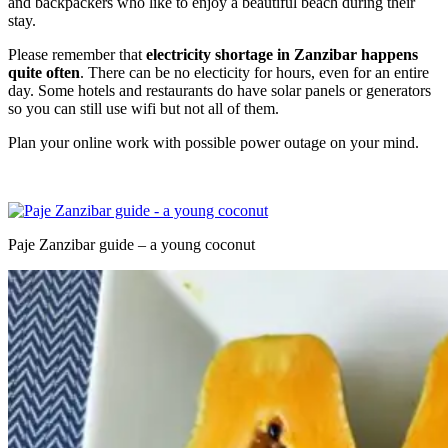
and backpackers who like to enjoy a beautiful beach during their
stay.
Please remember that
electricity shortage in Zanzibar happens
quite often
. There can be no electicity for hours, even for an entire
day. Some hotels and restaurants do have solar panels or generators
so you can still use wifi but not all of them.
Plan your online work with possible power outage on your mind.
Paje Zanzibar guide – a young coconut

* **Problem**: An exact reproduction of every record above is required, with no pictures included.

* **Reply**:
and backpackers who like to enjoy a beautiful beach during their
stay.
Please remember that
electricity shortage in Zanzibar happens
quite often
. There can be no electicity for hours, even for an entire
day. Some hotels and restaurants do have solar panels or generators
so you can still use wifi but not all of them.
Plan your online work with possible power outage on your mind.
Paje Zanzibar guide – a young coconut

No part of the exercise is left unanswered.